Правда, каким именно делом была занята сама Цыпа, частенько оставалось не очень ясным, особенно, учитывая, что она даже не курила.
— Кабы не было жалко лаптей, убежал бы от жены и от детей! — вдруг лихо звякнул шпорами Кок. — Лучше без баб, чем без «бабок»! Эхма, кабы денег тьма!
Как ни странно, а скорее всего, нисколечко не странно, но такие незамысловатые сибаритские настроения сразу же нашли живой отклик и у остальных обитателей обветшалой ночлежки. Одна лишь Цыпа неодобрительно покосилась на Кока.
— Вот бы клад найти! Или очутиться на необитаемом острове, причём лучше бы без моря, но с хорошим питанием! — мечтательно произнёс Крыс.
С этого момента разговор как-то невольно перешёл на поиски кладов, похождения пиратов и, вообще, на самые разные даровые и нетрудоёмкие способы получения всяческих материальных благ.
Неожиданно Ворон прервал эту нестройную беседу, заявив:
— А я знаю, где есть клады.
— И где же? — нетерпеливо подскочил Крыс.
— Да далековато отсюда. Например, не так давно на смоленской дороге Наполеон при отступлении затопил награбленные русские сокровища в озёрах у реки Березина. Мой дед подробно объяснил мне, где это было.

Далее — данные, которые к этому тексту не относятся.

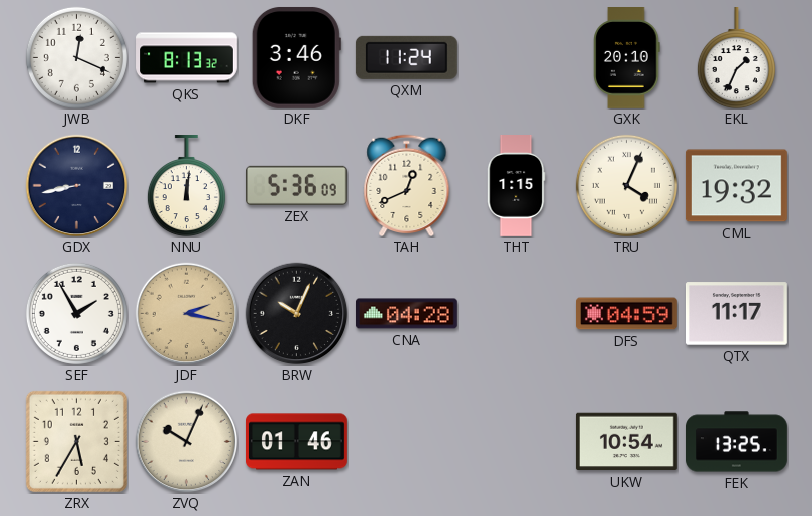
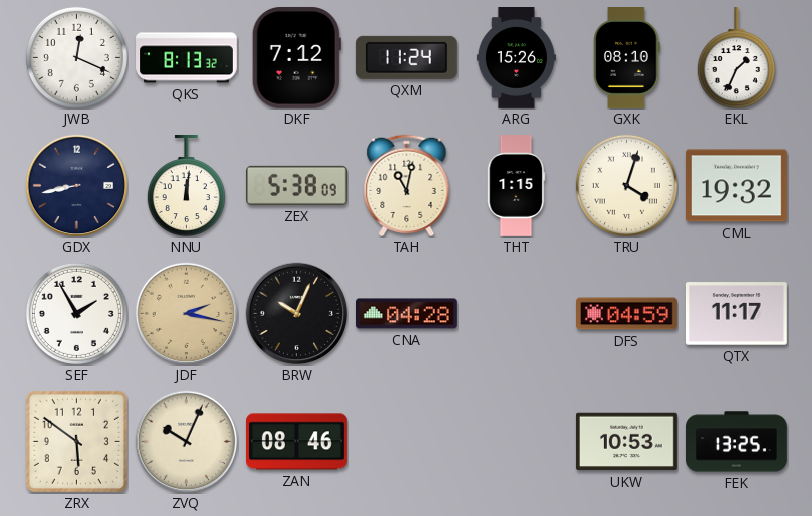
DKF: 3:46 -> 7:12
ARG: none -> 15:26
GXK: 20:10 -> 08:10
ZEX: 5:36 -> 5:38
TAH: 12:41 -> 11:02
TRU: 4:04 -> 4:03
ZRX: 5:35 -> 5:51
ZAN: 01:46 -> 08:46
UKW: 10:54 -> 10:53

— Ну, — протянул разочарованно Крыс, — опять в каком-то затонувшем море.
— Так ведь можно и не в море, можно и прямо здесь, — в этом доме, — сказал Ворон. — Вот послушайте одну историю.
— В течение многих лет в этом доме один старожил… — начал эпически размеренно Ворон.

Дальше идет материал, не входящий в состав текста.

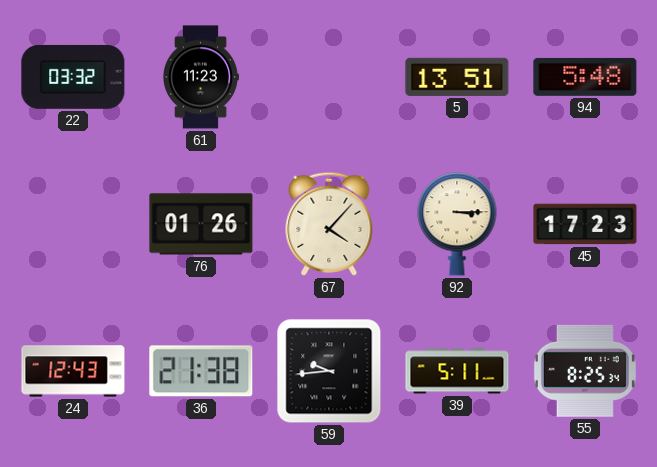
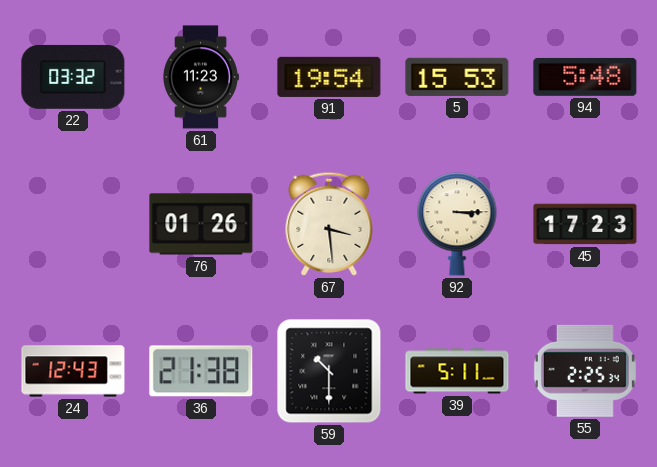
91: none -> 19:54
5: 13:51 -> 15:53
67: 4:07 -> 3:29
59: 9:44 -> 10:30
55: 8:25 -> 2:25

— Что? Что он в доме сторожил? — торопливо спросил Крыс.
— Много лет. В этом доме. Один старожил, — на этот раз медленно и раздельно повторил Ворон.
— А! То есть, много лет он один сторожил этот дом. Ясно, — опять перебил Крыс.
Ворон раздражённо махнул на Крыса крылом и замолчал, — глупости Крыса начали его утомлять.
— Ну дальше, дальше, — сказал Кок, — Крыс всё равно ничего не понимает.
— А чего тут понимать, когда ещё нечего и понимать, — не унимался Крыс.
Ворон сдержался и продолжил:
— Ладно, оставим сторожа в покое.
От раздражения Ворон неожиданно заговорил в рифму и даже сам смутился, — всё-таки Крыс выбил его из колеи. Ворон помолчал. Затем снова сказал, но более быстро:
— Так вот. Этот старичок всё боялся разориться. Поэтому, как бывший бухгалтер, не доверяя банкам, он поменял все свои деньги на золотые монеты, да и запрятал их в какой-то небольшой банке.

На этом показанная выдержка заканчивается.